Half-life

Definition

Half-life (often denoted as t½) is a pharmacokinetic parameter that describes how quickly a compound is eliminated from the body. Specifically, it is the time required for the concentration of the compound to fall to half its initial level through metabolism, excretion, or degradation. For example, if a peptide has a half-life of 30 minutes, then 30 minutes after administration, 50% of the dose remains in the body; 60 minutes after administration (two half-lives), 25% remains; at 90 minutes (three half-lives), 12.5% remains. Half-life is an important pharmacokinetic parameter for determining dosing frequency: compounds with short half-lives must be administered frequently to maintain therapeutic concentrations, while compounds with long half-lives require less frequent dosing. Different peptide compounds have markedly different half-lives depending on their structure, their susceptibility to proteolytic enzymes, and their rate of renal clearance. Understanding the half-life of a compound is essential for designing appropriate dosing schedules in both research protocols and clinical applications.

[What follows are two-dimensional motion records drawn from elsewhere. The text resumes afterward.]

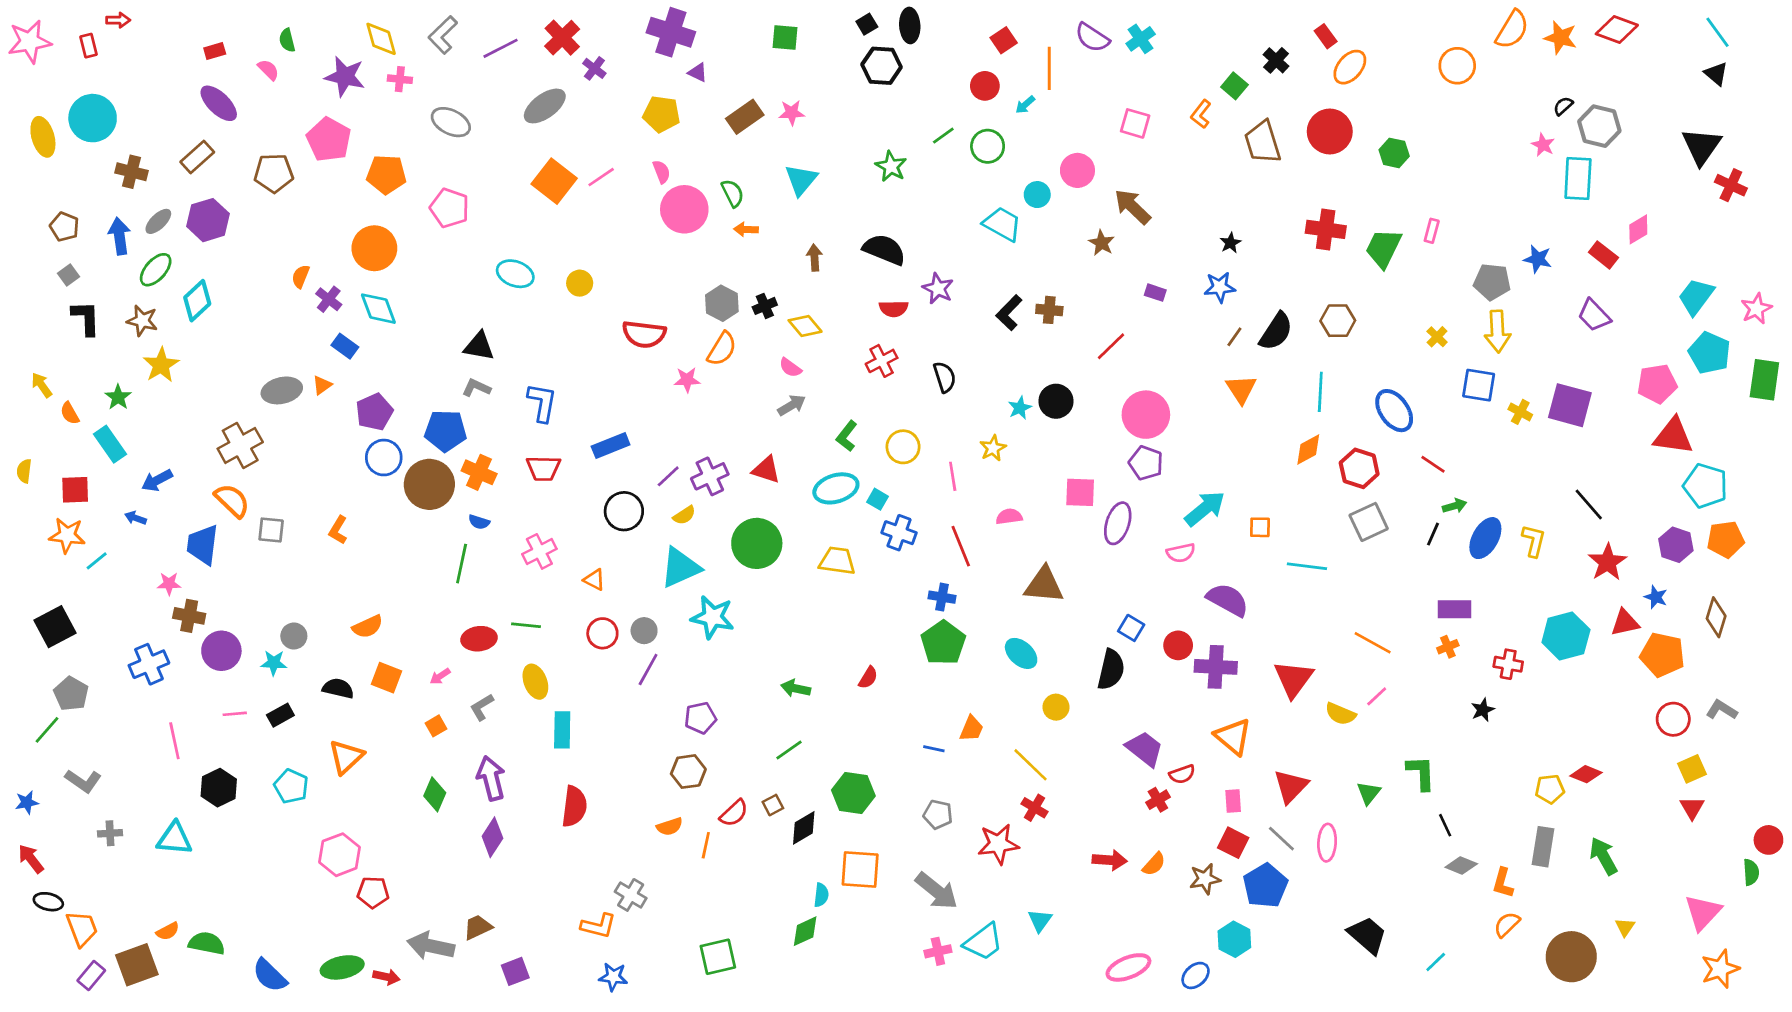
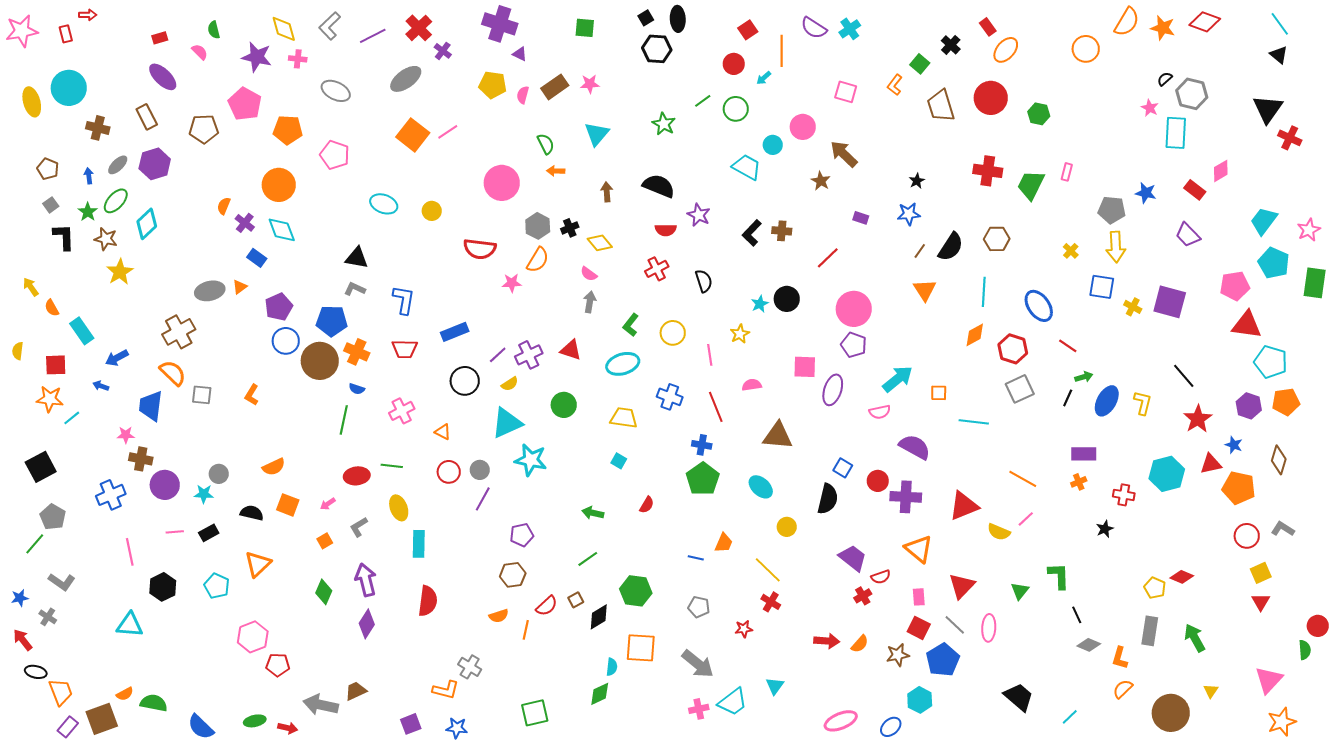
brown rectangle: (197, 157) -> (147, 117), turned -75
pink semicircle: (662, 172) -> (523, 95), moved, turned -144
pink circle: (684, 209) -> (502, 183), moved
blue arrow: (119, 236) -> (89, 176), size x0.6
green star: (118, 397) -> (88, 212), moved
gray arrow: (792, 405) -> (590, 302), turned -50
cyan square: (878, 499) -> (619, 461), moved
green circle: (757, 543) -> (564, 405), size x0.7
red triangle: (1293, 679) -> (964, 506), turned 32
yellow pentagon: (1550, 789) -> (1155, 588), turned 30
gray cross: (110, 833) -> (48, 617), moved, turned 36
red star: (998, 844) -> (744, 629), size x0.6
green ellipse: (342, 967) -> (255, 721), size x0.7
purple square: (515, 971) -> (411, 724), moved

Half-life is related to the rate constant of elimination; compounds with faster elimination rates have shorter half-lives. The relationship between half-life and clearance is described by the formula: t½ = 0.693 / k, where k is the elimination rate constant. Compounds with longer half-lives accumulate in the body when given repeatedly; after approximately five half-lives, a compound reaches a steady-state concentration where the amount administered equals the amount eliminated per dose. For research applications, understanding steady-state is important because effects may not be apparent until steady-state is achieved, and it may take a considerable time for a compound to be completely eliminated after discontinuation.

Natural peptides are often rapidly degraded by proteolytic enzymes in the body, resulting in short half-lives (minutes to hours). To extend half-life, researchers have developed modified peptides that resist enzymatic degradation—such as peptides with D-amino acids, peptides conjugated to polyethylene glycol (PEGylated peptides), or peptides with altered sequences that reduce recognition by proteases. These modifications allow for less frequent dosing, improved convenience, and potentially better patient compliance. The half-life of research compounds is typically determined through pharmacokinetic studies in animal models or human volunteers.